We will be going directly to our hotel after all and not to wherever they put the Sidney Reillys of the world and forget about them.
On the way into the central city I spot a Hard Rock Cafe with a decadent, running-dog, capitalist-pig American Cadillac convertible perched above the entrance. Li says it's very popular with the yuppie locals.

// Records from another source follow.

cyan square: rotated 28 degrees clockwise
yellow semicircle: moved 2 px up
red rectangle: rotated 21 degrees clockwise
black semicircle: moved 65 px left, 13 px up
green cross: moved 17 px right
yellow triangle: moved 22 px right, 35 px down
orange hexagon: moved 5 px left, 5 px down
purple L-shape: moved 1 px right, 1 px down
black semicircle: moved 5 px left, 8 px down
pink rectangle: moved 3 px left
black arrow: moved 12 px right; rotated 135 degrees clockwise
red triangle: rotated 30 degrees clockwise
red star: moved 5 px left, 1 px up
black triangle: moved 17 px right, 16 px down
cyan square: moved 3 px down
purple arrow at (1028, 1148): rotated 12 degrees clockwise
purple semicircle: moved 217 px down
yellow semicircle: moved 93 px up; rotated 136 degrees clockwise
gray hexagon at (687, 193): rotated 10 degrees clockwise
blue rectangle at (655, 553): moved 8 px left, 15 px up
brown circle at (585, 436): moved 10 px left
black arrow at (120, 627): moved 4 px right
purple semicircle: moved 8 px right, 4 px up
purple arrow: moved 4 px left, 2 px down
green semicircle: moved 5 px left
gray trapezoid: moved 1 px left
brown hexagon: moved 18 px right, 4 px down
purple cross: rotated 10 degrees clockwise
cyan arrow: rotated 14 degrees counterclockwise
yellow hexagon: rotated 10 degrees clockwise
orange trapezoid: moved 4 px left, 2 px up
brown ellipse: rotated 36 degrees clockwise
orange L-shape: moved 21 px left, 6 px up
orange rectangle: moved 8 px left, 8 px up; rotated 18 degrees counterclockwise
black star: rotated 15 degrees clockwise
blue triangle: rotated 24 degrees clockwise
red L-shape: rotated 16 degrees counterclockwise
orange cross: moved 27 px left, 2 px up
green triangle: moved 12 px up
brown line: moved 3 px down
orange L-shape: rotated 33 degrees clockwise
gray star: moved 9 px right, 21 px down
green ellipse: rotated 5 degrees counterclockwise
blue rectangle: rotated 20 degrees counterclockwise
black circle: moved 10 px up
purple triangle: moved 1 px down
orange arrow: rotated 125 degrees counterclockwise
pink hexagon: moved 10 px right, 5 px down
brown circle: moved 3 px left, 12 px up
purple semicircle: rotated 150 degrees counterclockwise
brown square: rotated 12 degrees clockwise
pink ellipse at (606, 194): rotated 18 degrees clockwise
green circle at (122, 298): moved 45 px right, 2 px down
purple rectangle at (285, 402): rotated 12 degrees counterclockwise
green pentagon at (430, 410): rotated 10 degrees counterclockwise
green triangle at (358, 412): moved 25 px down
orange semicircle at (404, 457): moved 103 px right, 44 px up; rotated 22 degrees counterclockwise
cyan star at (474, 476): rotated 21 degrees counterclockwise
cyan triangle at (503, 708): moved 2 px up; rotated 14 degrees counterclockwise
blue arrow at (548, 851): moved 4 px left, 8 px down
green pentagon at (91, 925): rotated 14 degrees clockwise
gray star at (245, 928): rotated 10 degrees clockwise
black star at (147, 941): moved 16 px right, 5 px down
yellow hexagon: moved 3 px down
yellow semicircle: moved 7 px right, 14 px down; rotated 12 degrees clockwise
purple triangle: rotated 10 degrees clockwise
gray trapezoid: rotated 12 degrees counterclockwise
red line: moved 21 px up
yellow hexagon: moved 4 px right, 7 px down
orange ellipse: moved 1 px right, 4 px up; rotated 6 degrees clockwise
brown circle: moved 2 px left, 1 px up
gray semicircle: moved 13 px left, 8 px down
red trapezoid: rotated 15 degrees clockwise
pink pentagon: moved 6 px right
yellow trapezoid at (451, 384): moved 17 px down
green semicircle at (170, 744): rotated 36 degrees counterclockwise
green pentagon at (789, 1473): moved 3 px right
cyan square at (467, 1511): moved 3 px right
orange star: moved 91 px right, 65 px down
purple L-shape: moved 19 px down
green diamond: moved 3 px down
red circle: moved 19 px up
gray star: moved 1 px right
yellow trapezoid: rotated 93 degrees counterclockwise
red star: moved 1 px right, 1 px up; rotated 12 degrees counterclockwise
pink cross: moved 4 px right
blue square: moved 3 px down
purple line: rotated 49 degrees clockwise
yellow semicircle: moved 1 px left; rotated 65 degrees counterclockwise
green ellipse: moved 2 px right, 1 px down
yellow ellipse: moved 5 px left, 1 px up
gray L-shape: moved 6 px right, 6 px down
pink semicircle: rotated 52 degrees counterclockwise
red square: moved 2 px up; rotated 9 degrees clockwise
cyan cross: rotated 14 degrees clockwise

Goodbye, perceptions. Hello, Beijing.
Day breaks with the sun involved in a titanic struggle with the smoggy yellow-gray haze. It is terrible. Soft coal smoke and exhaust fumes. China burns megatons of coal. They know it's bad.
Li says, ``Air pollution is a serious problem. After a day you will find your hands and face very dirty.'' That's why, they say, they want nuclear reactors, why they are building the largest dam in the world to harness the power of the Yangtze River.
The sun wins a split decision about 9:30, but the haze hangs around in a petulent mood.
Breakfast in the coffee shop is interesting, as it is in many Asian cities. There is an enormous buffet to accommodate the unresolved differences between East and West over what constitute real breakfast food. There is music playing: ``Jambalaya, crawfish pie and fiddle-dee gumbo, son of a gun we'll have big fun, on the bayou.''
The China World Hotel is wonderful. There are many Western-style hotels in Beijing, and service and facilities in the five-star properties are on a par with the best hotels anywhere. On Sunday afternoon the China World brought in an orchestra to play for afternoon tea.
In the lobby a sign says, ``As per government regulations we thank you for not smoking in public areas.'' China's 350 million smokers - the entire U.S. population is about 250 million - consume an estimated 1.6 trillion cigarettes a year, 30 percent of the world's total. Don't count on the ban working overnight. There is a man standing beside the hotel sign smoking. Well, the sign is in English. He is Asian.
Beijing's Big Three tourist attractions are the Great Wall (which is actually 42 miles from city center at its closest point), the Forbidden City and Tiananmen Square. We head first for the Forbidden City.
On the way, near the U.S. Embassy, is an enormous cluster of little street-side stalls selling clothes - everything you'd never be seen wearing. Li says mostly Russians and other third-world Eastern Europeans come here to shop.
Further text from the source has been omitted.